═════ PROVIDED INFORMATION

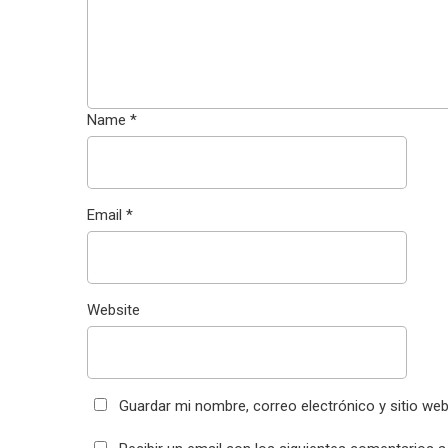
Name
*
Email
*
Website
Guardar mi nombre, correo electrónico y sitio we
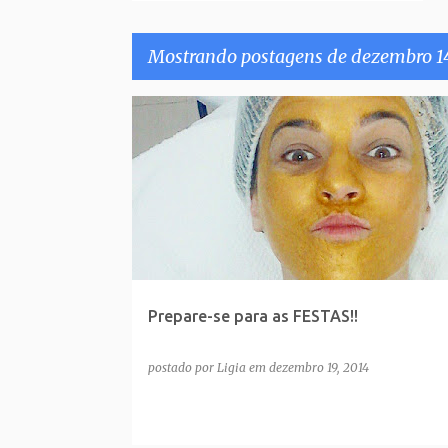
Mostrando postagens de dezembro 14
P
o
s
t
a
g
e
Prepare-se para as FESTAS!!
n
s
postado por
Ligia
em
dezembro 19, 2014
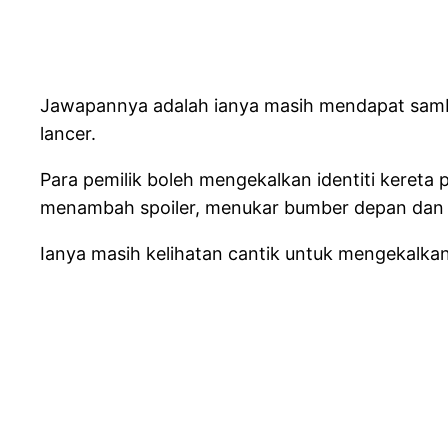
Jawapannya adalah ianya masih mendapat sambuta
lancer.
Para pemilik boleh mengekalkan identiti kereta p
menambah spoiler, menukar bumber depan dan 
Ianya masih kelihatan cantik untuk mengekalkan i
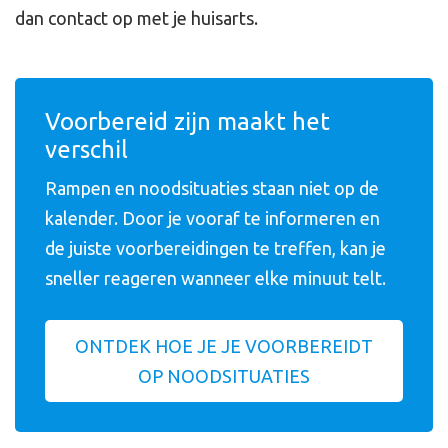
dan contact op met je huisarts.
Voorbereid zijn maakt het
verschil
Rampen en noodsituaties staan niet op de
kalender. Door je vooraf te informeren en
de juiste voorbereidingen te treffen, kan je
sneller reageren wanneer elke minuut telt.
ONTDEK HOE JE JE VOORBEREIDT
OP NOODSITUATIES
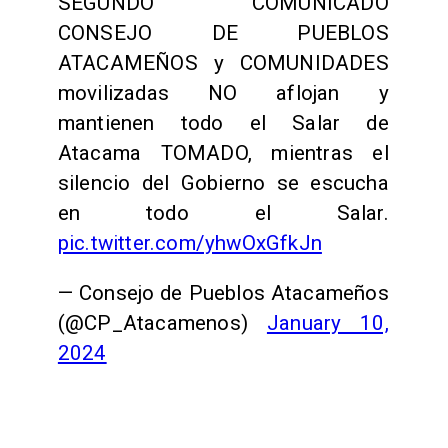
SEGUNDO COMUNICADO
CONSEJO DE PUEBLOS
ATACAMEÑOS y COMUNIDADES
movilizadas NO aflojan y
mantienen todo el Salar de
Atacama TOMADO, mientras el
silencio del Gobierno se escucha
en todo el Salar.
pic.twitter.com/yhwOxGfkJn
— Consejo de Pueblos Atacameños
(@CP_Atacamenos)
January 10,
2024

══════════

WHAT NEEDS TO BE DONE. All lines in the records above with "Salar" need to be found and copied.

EXPECTED ANSWER.
mantienen todo el Salar de
en todo el Salar.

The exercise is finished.